A sale-leaseback gives businesses ‘dry powder’ for purchases besides being in a position to service debts, maintain operational control and support core business activities in line with their strategy. With COVID-19 effects, the influx of working capital generated through a sale-leaseback gives a leg up to tap into transitory opportunities that habitually appeal to numerous contestants.
It is a popular option for businesses that want to speed up their overall growth and expansion especially when if their balance sheets contain assets with no current economic value. They sale and leaseback such items to enjoy financial flexibility. In order for institutions and individuals to survive the new normal and position themselves for development and success they will have to make cognizant decisions on tactical capital distribution that meritoriously leverages assets.

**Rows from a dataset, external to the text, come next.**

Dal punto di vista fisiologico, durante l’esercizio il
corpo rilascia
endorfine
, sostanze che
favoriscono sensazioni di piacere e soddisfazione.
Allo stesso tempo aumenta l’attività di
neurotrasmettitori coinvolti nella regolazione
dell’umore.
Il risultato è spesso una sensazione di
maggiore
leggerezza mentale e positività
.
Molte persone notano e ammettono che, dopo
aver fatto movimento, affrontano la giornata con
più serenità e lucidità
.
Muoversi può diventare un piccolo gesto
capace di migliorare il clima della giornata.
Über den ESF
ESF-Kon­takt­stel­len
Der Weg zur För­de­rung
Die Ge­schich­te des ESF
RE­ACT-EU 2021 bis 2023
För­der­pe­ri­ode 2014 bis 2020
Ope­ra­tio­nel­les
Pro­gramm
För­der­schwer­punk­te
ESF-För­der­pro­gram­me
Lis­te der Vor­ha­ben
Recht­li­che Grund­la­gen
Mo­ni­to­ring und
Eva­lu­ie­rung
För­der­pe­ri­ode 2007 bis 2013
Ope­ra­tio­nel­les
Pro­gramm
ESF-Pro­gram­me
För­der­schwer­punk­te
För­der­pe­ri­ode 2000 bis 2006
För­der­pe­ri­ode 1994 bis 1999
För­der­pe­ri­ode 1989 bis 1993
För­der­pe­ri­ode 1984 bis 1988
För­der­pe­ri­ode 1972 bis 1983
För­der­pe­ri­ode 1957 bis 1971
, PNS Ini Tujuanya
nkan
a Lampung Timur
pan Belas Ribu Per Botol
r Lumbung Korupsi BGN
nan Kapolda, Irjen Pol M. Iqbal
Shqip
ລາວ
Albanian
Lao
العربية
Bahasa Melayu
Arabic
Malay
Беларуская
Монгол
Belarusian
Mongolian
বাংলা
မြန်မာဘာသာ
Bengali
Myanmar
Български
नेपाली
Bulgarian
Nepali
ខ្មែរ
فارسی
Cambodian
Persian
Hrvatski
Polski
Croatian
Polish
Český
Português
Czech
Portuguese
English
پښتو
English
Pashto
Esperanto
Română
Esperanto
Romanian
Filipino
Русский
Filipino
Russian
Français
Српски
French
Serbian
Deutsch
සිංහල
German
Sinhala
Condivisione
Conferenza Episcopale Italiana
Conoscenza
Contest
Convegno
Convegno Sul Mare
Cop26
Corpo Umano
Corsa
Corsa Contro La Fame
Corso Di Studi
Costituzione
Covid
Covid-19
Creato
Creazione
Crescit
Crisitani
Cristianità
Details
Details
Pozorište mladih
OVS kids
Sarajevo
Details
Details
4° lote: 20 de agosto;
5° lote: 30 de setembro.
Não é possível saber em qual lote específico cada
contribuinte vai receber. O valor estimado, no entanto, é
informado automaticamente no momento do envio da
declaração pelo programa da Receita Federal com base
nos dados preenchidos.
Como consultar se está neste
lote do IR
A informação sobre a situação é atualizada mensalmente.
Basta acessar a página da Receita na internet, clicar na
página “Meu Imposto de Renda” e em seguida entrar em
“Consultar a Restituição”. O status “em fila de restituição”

Ms. Mvati said, “currently there is limited funding from banks owing to uncertainty and hence the need to decipher new ways of survival as they become more innovative and flexible. Things might be tougher in the coming days and the only way to survive is to innovate and change what is likely not to work in the coming days.”
TCEA management said that with the COVID-19 crisis, many institutions are presently experiencing the unadorned reality of a significantly condensed pool of working capital along with credit lines that will likely not defrost anytime soon.
Hitherto such challenges, individuals and institutions can now utilize sale-leaseback to allow them unlock capital and increase cash flow.